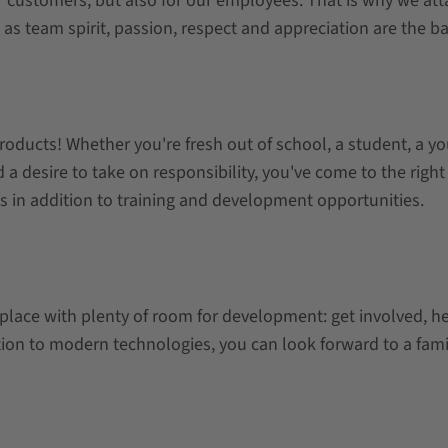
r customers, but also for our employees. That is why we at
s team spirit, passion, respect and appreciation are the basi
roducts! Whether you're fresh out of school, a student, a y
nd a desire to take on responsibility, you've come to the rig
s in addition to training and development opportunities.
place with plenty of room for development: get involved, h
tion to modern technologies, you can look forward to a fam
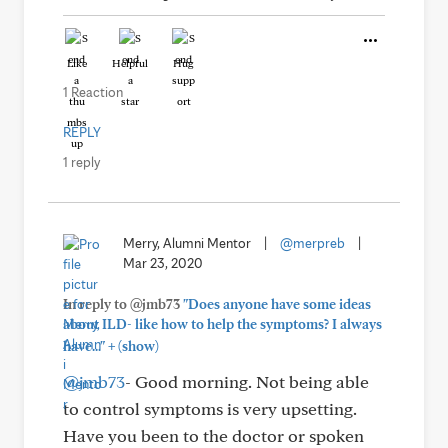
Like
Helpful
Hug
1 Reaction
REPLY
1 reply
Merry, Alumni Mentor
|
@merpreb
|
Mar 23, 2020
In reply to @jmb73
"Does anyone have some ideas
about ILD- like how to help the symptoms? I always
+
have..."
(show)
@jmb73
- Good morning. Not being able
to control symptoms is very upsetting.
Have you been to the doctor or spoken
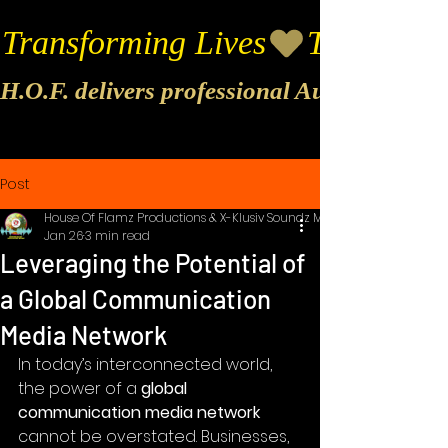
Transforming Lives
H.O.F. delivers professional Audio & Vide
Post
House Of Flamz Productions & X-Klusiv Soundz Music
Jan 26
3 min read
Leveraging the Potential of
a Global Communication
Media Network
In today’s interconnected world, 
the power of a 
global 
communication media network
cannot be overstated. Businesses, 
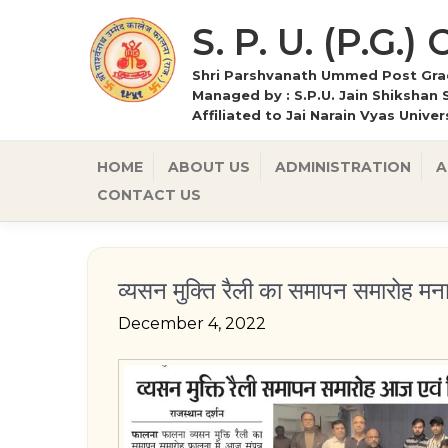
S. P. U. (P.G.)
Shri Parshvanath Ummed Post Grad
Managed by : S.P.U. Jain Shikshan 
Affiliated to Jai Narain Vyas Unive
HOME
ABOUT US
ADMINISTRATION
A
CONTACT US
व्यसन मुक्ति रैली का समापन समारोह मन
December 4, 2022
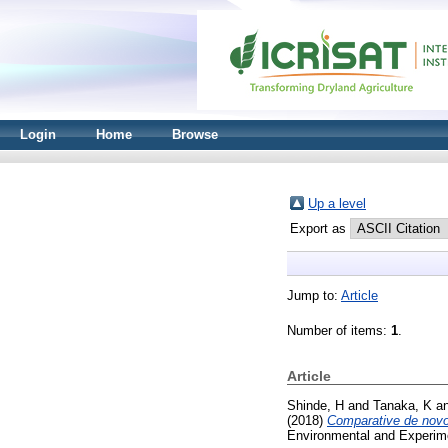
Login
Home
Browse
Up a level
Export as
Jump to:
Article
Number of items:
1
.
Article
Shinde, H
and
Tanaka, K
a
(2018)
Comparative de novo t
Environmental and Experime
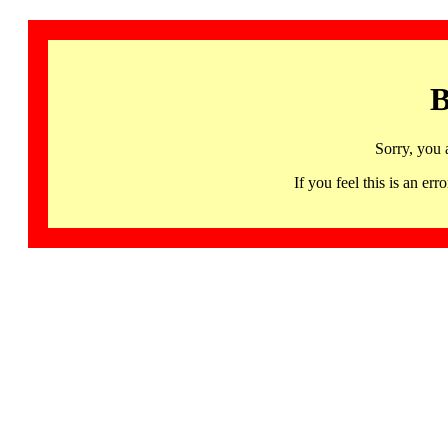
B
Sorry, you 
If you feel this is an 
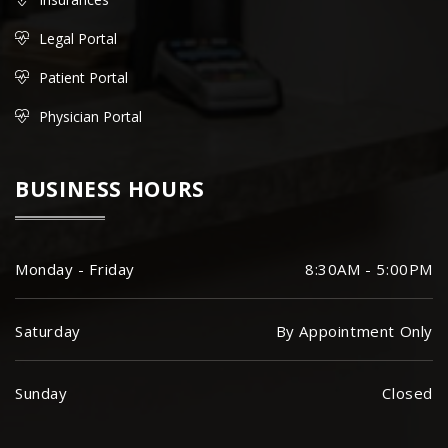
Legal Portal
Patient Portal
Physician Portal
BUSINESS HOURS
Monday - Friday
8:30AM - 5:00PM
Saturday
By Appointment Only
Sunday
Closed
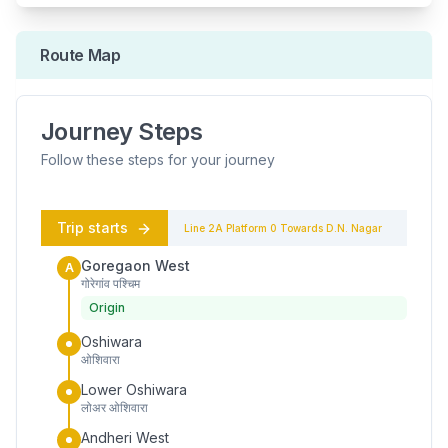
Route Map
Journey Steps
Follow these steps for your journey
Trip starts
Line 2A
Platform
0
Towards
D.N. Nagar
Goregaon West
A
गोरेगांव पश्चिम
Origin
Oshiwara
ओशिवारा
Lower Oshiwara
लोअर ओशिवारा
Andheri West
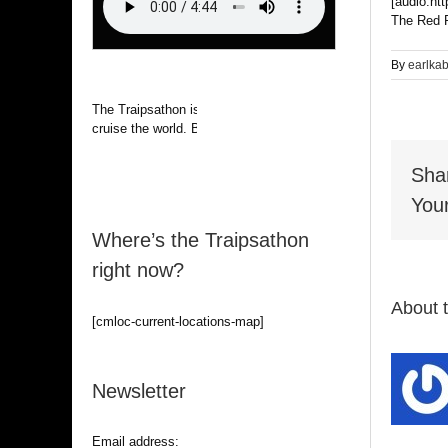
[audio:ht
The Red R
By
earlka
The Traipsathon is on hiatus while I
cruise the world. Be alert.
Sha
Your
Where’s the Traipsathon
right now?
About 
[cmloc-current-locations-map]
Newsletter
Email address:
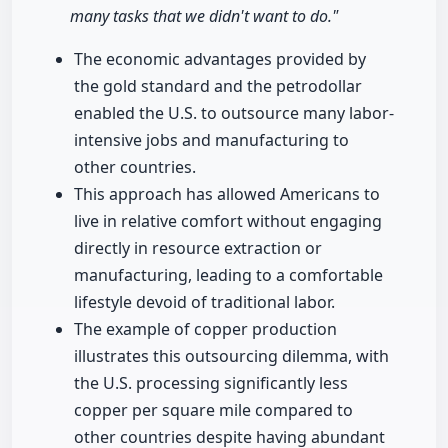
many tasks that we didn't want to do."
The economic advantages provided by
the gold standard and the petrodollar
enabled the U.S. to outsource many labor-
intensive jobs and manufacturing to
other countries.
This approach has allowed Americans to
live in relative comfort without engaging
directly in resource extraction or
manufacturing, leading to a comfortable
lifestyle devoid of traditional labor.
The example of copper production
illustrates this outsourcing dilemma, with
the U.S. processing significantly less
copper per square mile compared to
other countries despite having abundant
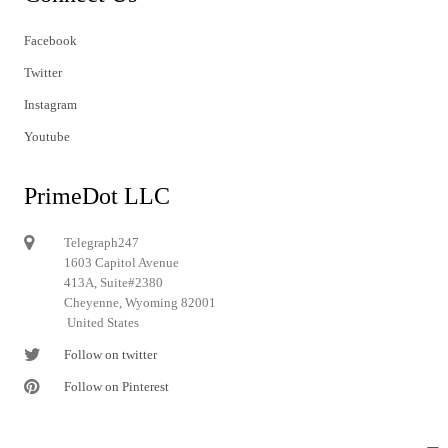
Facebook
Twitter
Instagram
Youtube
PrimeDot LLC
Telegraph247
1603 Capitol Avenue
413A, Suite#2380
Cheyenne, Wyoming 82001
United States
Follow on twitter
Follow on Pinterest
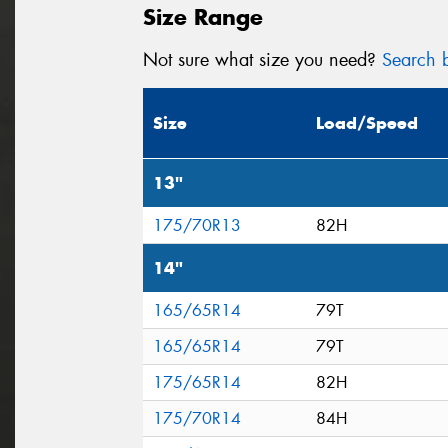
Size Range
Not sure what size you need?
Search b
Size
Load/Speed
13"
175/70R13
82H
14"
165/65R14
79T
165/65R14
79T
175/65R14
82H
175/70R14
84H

---

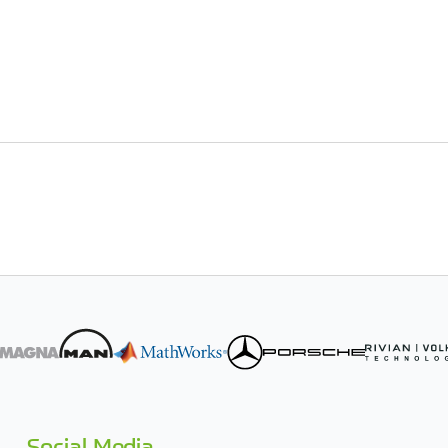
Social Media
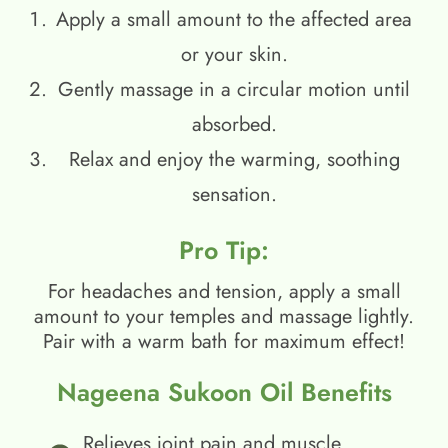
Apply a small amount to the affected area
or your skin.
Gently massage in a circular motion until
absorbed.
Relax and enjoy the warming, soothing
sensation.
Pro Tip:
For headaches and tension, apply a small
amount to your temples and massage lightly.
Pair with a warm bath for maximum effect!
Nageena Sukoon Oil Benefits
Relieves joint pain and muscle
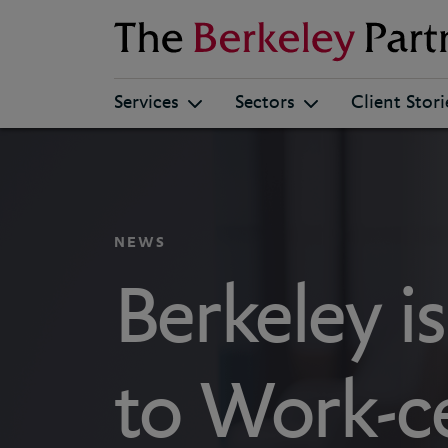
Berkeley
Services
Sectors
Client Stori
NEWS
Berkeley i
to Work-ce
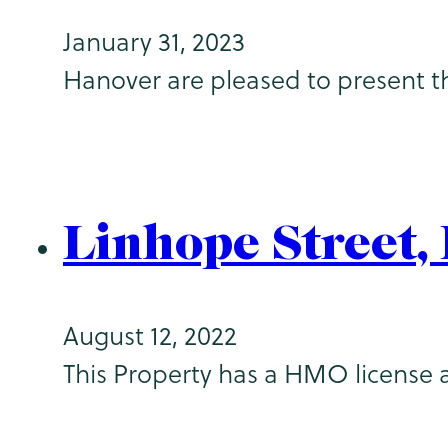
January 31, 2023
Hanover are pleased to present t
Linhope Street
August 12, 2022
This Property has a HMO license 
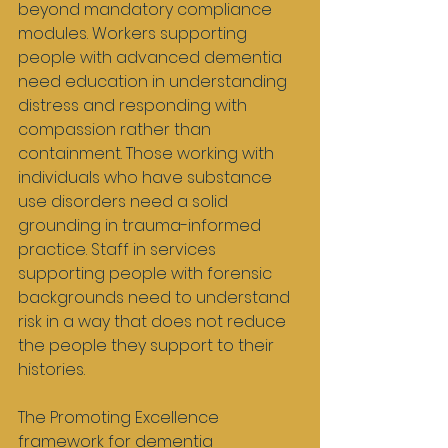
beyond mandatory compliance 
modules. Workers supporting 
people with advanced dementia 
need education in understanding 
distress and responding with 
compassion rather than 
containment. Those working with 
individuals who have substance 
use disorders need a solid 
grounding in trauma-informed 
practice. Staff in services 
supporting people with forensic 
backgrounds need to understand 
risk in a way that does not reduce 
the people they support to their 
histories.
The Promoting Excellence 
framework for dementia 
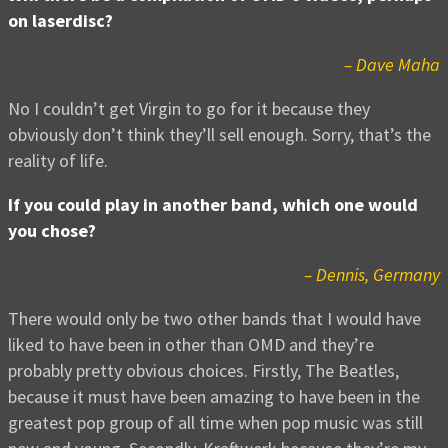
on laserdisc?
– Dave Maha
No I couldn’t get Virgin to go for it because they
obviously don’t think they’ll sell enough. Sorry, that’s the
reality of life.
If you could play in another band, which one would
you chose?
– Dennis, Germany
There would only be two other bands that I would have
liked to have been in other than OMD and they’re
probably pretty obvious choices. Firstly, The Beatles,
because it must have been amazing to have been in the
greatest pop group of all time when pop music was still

* * *

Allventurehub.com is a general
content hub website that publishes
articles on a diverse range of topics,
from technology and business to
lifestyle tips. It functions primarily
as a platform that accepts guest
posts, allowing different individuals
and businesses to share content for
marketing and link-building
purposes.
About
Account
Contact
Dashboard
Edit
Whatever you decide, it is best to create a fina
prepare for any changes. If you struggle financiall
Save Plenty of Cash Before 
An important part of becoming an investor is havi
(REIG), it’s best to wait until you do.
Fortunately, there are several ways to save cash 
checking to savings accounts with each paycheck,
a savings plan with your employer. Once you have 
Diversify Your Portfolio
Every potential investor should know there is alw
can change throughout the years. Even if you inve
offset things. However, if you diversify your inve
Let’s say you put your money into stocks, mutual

§ **Task statement**
The answer must be every line from the records above that contains the word "Sorry", copied out.

§ **Answer to the problem**
Sorry, you 
obviously don’t think they’ll sell enough. Sorry, that’s the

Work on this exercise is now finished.